My wife and I stayed at Den Laman, which I highly recommend. We used Bonaire Dive and Adventure, which is right next door to DL. Went with the unlimited shore diving package, no boat dives.
We really wanted an ocean front one bedroom at Den Laman. I was initially told that they were booked up the week we were to be traveling, but they could give us a two bedroom ocean view (not ocean front) for the same price. I made our flight reservations and then called back to book the room. I spoke with a different agent who said the one bedroom ocean front was actually available for 6 nights of our 7 night stay, so we could have that if we didnt mind moving to another room the last night. Perfect!
The one bedroom ocean front was terrific. Second floor, with a beautiful view of Klein Bonaire. Nice kitchen area complete with pots, pans, utensils, dishware, etc. We didnt actually cook the whole time we were there, but we appreciated the corkscrew and wine glasses, at least. The living area was large, and the bathroom was nice except that without a shower curtain, the floor got a bit wet after showering.
The two bedroom we stayed in the last night was enormous and well-appointed. It took up almost half of the first floor and must have been 1,200 or 1,400 square feet. The only problem is that it smelled like someone had smoked in it in the past, and the second bathroom smelled a bit foul. The second issue might just have been that the water in the shower trap had evaporated and the sewer smell was coming up. Guess I should have tried running the shower, but since we were only there one night, and it was the second bathroom, it didnt really bother us much.
Other than some navigation issues the first day (main roads on the map dont always appear to be main roads when youre driving), getting around was simple. We rented a truck through Total car rental, which worked out great. Easy pickup and drop off, and the truck had no issues, despite the interesting roads in Washinton Slagbaai park.
One of the things that really impressed me about Bonaire was the quality of the dining experience. As is normal for us, we went relatively cheap for breakfast and lunch, then had really nice dinners. We picked up food for breakfast at the fully-stocked Van Der Tweel grocery store, and had most of our lunches at the (unfortunately named) Between 2 Buns deli next to Den Laman, which was excellent.
Once our diving was complete for the day, typically between 8:00 and 9:00 PM, we went out for dinner. At that hour we had no trouble getting into the best restaurants in town. We had incredible meals at Cappriccios, It Rains Fishes, and Mona Lisa. Cappriccios was so good we went there twice. Really nice experiences too at Patagonia, Paradise Moon, and Bobby Jans.
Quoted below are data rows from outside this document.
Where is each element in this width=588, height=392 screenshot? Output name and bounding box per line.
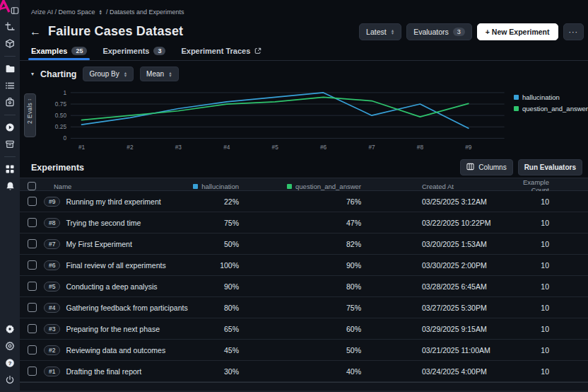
table-row[interactable]: #6 Final review of all experiments 100% … bbox=[20, 255, 588, 276]
table-row[interactable]: #2 Reviewing data and outcomes 45% 50% 0… bbox=[20, 340, 588, 361]
hallucination-swatch bbox=[193, 184, 198, 189]
tab-experiment-traces[interactable]: Experiment Traces bbox=[181, 47, 261, 60]
list-icon[interactable] bbox=[2, 78, 18, 93]
chart-section: ↔ 2 Evals 10.750.500.250#1#2#3#4#5#6#7#8… bbox=[20, 85, 588, 156]
experiment-number-badge: #8 bbox=[44, 218, 60, 228]
admin-gear-icon[interactable] bbox=[2, 338, 18, 354]
crop-icon[interactable] bbox=[2, 19, 18, 35]
table-row[interactable]: #3 Preparing for the next phase 65% 60% … bbox=[20, 318, 588, 340]
svg-text:#6: #6 bbox=[320, 144, 327, 151]
created-at-value: 03/25/2025 3:12AM bbox=[361, 197, 507, 206]
row-checkbox[interactable] bbox=[28, 260, 37, 270]
table-row[interactable]: #4 Gathering feedback from participants … bbox=[20, 297, 588, 318]
logo-row bbox=[0, 0, 20, 18]
table-row[interactable]: #1 Drafting the final report 30% 40% 03/… bbox=[20, 361, 588, 382]
table-row[interactable]: #7 My First Experiment 50% 82% 03/20/202… bbox=[20, 234, 588, 255]
legend-item[interactable]: hallucination bbox=[514, 93, 588, 101]
power-icon[interactable] bbox=[2, 372, 18, 388]
panel-toggle-icon[interactable] bbox=[11, 5, 19, 18]
experiment-number-badge: #5 bbox=[44, 282, 60, 292]
evals-line-chart[interactable]: 10.750.500.250#1#2#3#4#5#6#7#8#9 bbox=[36, 86, 512, 156]
help-icon[interactable]: ? bbox=[2, 355, 18, 371]
row-checkbox[interactable] bbox=[28, 303, 37, 312]
experiments-count-badge: 3 bbox=[153, 47, 165, 55]
column-header-created-at[interactable]: Created At bbox=[361, 183, 507, 190]
play-circle-icon[interactable] bbox=[2, 120, 18, 135]
experiment-number-badge: #4 bbox=[44, 303, 60, 313]
latest-dropdown[interactable]: Latest ▲▼ bbox=[359, 23, 401, 40]
row-checkbox[interactable] bbox=[28, 345, 37, 354]
svg-text:0.50: 0.50 bbox=[55, 113, 67, 120]
experiment-name[interactable]: Preparing for the next phase bbox=[66, 325, 160, 333]
tab-experiments-label: Experiments bbox=[102, 47, 149, 55]
evaluators-button[interactable]: Evaluators 3 bbox=[406, 23, 472, 40]
table-row[interactable]: #9 Running my third experiment 22% 76% 0… bbox=[20, 191, 588, 212]
more-actions-button[interactable]: ··· bbox=[563, 23, 584, 40]
grid-icon[interactable] bbox=[2, 161, 18, 177]
table-header: Name hallucination question_and_answer C… bbox=[20, 178, 588, 191]
sidebar-divider bbox=[4, 156, 16, 157]
example-count-value: 10 bbox=[507, 346, 588, 354]
settings-gear-icon[interactable] bbox=[2, 321, 18, 337]
experiment-name[interactable]: Final review of all experiments bbox=[66, 261, 165, 270]
chevron-updown-icon: ▲▼ bbox=[391, 29, 394, 35]
breadcrumb-space[interactable]: Arize AI / Demo Space bbox=[31, 8, 95, 16]
hallucination-value: 22% bbox=[164, 197, 239, 206]
row-checkbox[interactable] bbox=[28, 239, 37, 248]
arize-logo[interactable] bbox=[0, 0, 11, 18]
experiments-bar: Experiments Columns Run Evaluators bbox=[20, 157, 588, 178]
legend-item[interactable]: question_and_answer bbox=[514, 105, 588, 113]
row-checkbox[interactable] bbox=[28, 367, 37, 376]
tab-traces-label: Experiment Traces bbox=[181, 47, 250, 55]
folder-icon[interactable] bbox=[2, 61, 18, 76]
row-checkbox[interactable] bbox=[28, 197, 37, 206]
example-count-value: 10 bbox=[507, 219, 588, 227]
new-experiment-button[interactable]: + New Experiment bbox=[477, 23, 558, 40]
evals-side-tab[interactable]: ↔ 2 Evals bbox=[24, 93, 36, 137]
columns-button[interactable]: Columns bbox=[460, 159, 512, 175]
row-checkbox[interactable] bbox=[28, 324, 37, 333]
column-header-name[interactable]: Name bbox=[44, 183, 164, 190]
select-all-checkbox[interactable] bbox=[28, 182, 36, 190]
svg-text:#5: #5 bbox=[271, 144, 278, 151]
experiment-name[interactable]: Running my third experiment bbox=[66, 197, 160, 206]
svg-text:#2: #2 bbox=[127, 144, 134, 151]
table-row[interactable]: #5 Conducting a deep analysis 90% 80% 03… bbox=[20, 276, 588, 297]
hallucination-value: 65% bbox=[164, 325, 239, 333]
lock-icon[interactable] bbox=[2, 95, 18, 110]
experiment-name[interactable]: Conducting a deep analysis bbox=[66, 282, 157, 291]
experiment-name[interactable]: Reviewing data and outcomes bbox=[66, 346, 165, 354]
experiment-name[interactable]: Trying the second time bbox=[66, 219, 141, 227]
created-at-value: 03/27/2025 5:30PM bbox=[361, 304, 507, 312]
qa-value: 90% bbox=[239, 261, 361, 270]
row-checkbox[interactable] bbox=[28, 282, 37, 291]
back-button[interactable]: ← bbox=[30, 25, 41, 38]
svg-text:?: ? bbox=[8, 360, 12, 367]
column-header-hallucination[interactable]: hallucination bbox=[164, 183, 239, 190]
group-by-dropdown[interactable]: Group By ▲▼ bbox=[83, 67, 134, 81]
run-evaluators-button[interactable]: Run Evaluators bbox=[518, 159, 582, 175]
experiments-title: Experiments bbox=[31, 163, 84, 173]
tab-experiments[interactable]: Experiments 3 bbox=[102, 47, 165, 60]
evals-tab-label: 2 Evals bbox=[26, 103, 33, 124]
bell-icon[interactable] bbox=[2, 178, 18, 194]
collapse-charting-icon[interactable]: ▾ bbox=[31, 71, 34, 77]
qa-value: 50% bbox=[239, 346, 361, 354]
column-header-qa[interactable]: question_and_answer bbox=[239, 183, 361, 190]
tab-examples[interactable]: Examples 25 bbox=[31, 47, 87, 60]
qa-value: 40% bbox=[239, 367, 361, 376]
experiment-name[interactable]: My First Experiment bbox=[66, 240, 131, 248]
example-count-value: 10 bbox=[507, 282, 588, 291]
row-checkbox[interactable] bbox=[28, 218, 37, 227]
experiment-number-badge: #6 bbox=[44, 260, 60, 270]
experiment-number-badge: #2 bbox=[44, 345, 60, 355]
archive-icon[interactable] bbox=[2, 137, 18, 152]
space-switcher-icon[interactable]: ▲▼ bbox=[99, 9, 102, 15]
tab-examples-label: Examples bbox=[31, 47, 67, 55]
table-row[interactable]: #8 Trying the second time 75% 47% 03/22/… bbox=[20, 212, 588, 234]
aggregation-dropdown[interactable]: Mean ▲▼ bbox=[140, 67, 178, 81]
chevron-updown-icon: ▲▼ bbox=[168, 71, 172, 77]
experiment-name[interactable]: Drafting the final report bbox=[66, 367, 141, 376]
package-icon[interactable] bbox=[2, 36, 18, 52]
example-count-value: 10 bbox=[507, 367, 588, 376]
With the exception of Bobby Jans, none of these places were especially cheap, but no more than what we would pay at a comparably nice meal out in Minneapolis maybe $120 to $150 for two. Thats with wine or drinks, and I typically ordered the tasting menu or equivalent. You could certainly eat at any of these places for quite a bit less if you just ordered an entrée and a beer or soda.
The diving was exactly what we had heard about and expected not much big stuff, but beautiful reefs and tons of fish life. At a couple of sites, including Oil Slick, we noticed red algae that seemed to be taking over the reefs. But this was only a few sites, and seemed to be mostly below 60. We went down as far as 90 on a dive or two, but quickly learned that most of the interesting life was between 30 and 60. We spent most dives going out at about 60 or 65 and returning at 40, which gave us 60+ minute bottom times (neither my wife nor I are particularly light breathers).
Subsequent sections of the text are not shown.